For all she knew, she was heading for his homeland. Perhaps, if it weren’t for this stupid plexiglass, they could have had a real conversation. Or had he already renounced his origins in the third world? How many worlds in this world, really? Even in the confines of this taxi, they were worlds apart. The plexiglass merely formalized something that was tangible and real. Two compartments: hers, and his.
She noticed now, that his meter was running on a clock. She was paying by the minute, not the kilometer. Like a lawyer or a consultant, he was charging her for his time, not his service. There would be no refund, if she never got there at all.
She started hyperventilating, acutely aware that she’d never, ever had a panic attack not ultimately caused by the cruel, steady passage of time. His door flung open. No need to park the car; it was already parked.
“Are you alright ma’am?”
“It’s the heat,” she said, fantasizing that he would lift her in his arms and carry her to the airport. “You do realize my plane leaves at 1:45.”
“The hottest time of day,” he nodded. Behind them someone started honking, as if his having left the wheel had anything to do with their stagnation.

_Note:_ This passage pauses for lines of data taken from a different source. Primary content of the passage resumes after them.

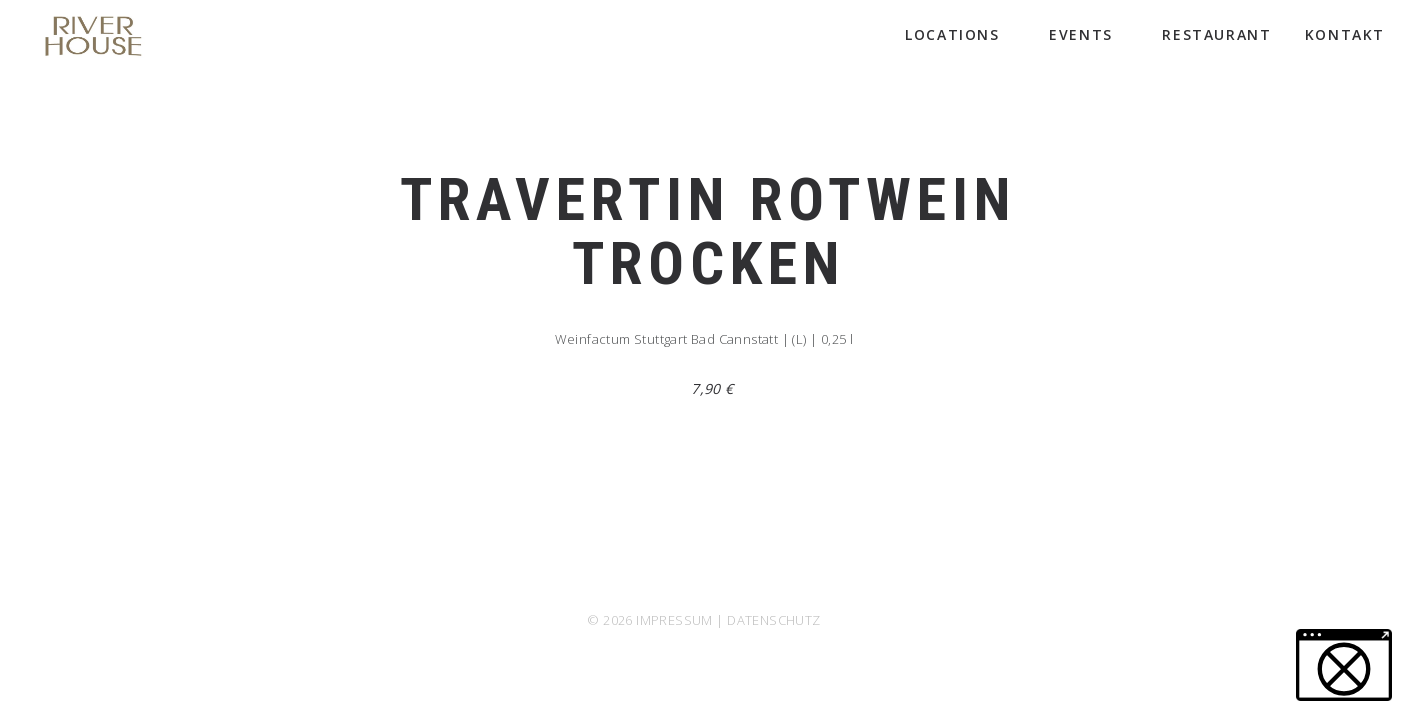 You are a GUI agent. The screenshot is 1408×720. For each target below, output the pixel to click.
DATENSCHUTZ (773, 620)
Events (1089, 34)
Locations (960, 34)
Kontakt (1345, 34)
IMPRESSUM (674, 620)
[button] (1344, 665)
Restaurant (1216, 34) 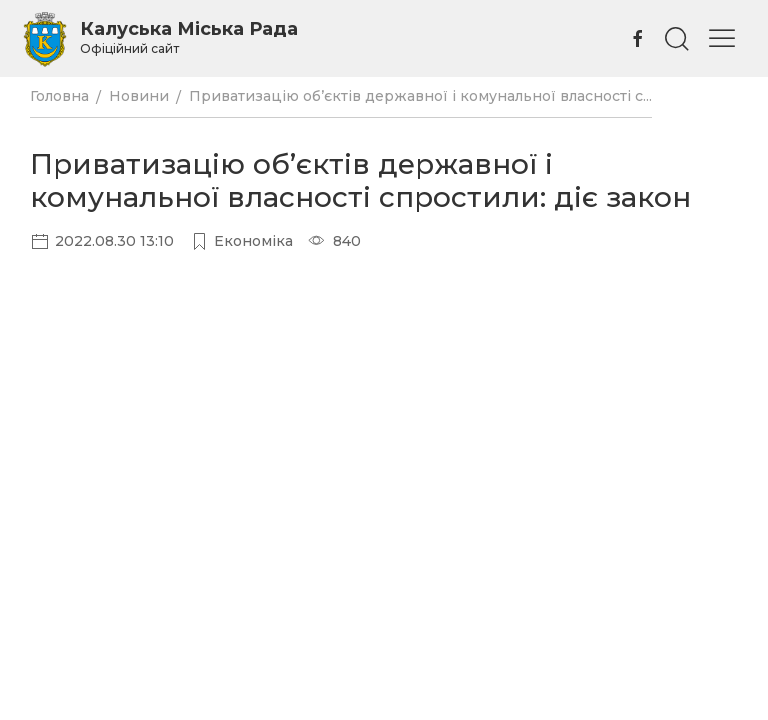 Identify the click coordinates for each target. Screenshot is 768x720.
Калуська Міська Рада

“Will I still catch my plane?”
He sighed. “Sometimes planes are late.”
She tried to grasp this – to allow reality to seep into her brain. But the search for alternatives only led to a further system freeze. A fatal computing error that expressed itself in a twisted grimace.
“Please lady, you must try to breathe.”
Stupid at thirty-six – a sad trajectory she could not bear to contemplate. For a moment she wished for some grave disaster to befall them both; the sudden unwinding of the universe. A lyric from and old pop tune forced its way into her mind.
“If a doubledecker bus, crashes into us, to die by your side, what a heavenly way to die…”
If it is possible to have such a seemingly random thought, is it possible to have any other kind?
“… and if a ten ton truck, should kill the both of us, to die by your side, well the pleasure, the privilege is mine.”
Nonsense. A ten ton truck couldn’t make any more headway than they could. The solution would not come. Frantic honking behind them signaled the possibility of movement.
“Get back in the car,” she said a little too brusquely. “There’s no point in giving up.”
What made her soldier on? She knew that her inspection of the new facility would include everything but an actual tour of the plant. This was for her own protection- a safeguard for her lingering sanity. “I had no idea” she would say, years later, under oath.
Suddenly, almost imperceptibly, the taxi crept forward. A few inches were gained, and then, once more, all was quiet on the Western Front.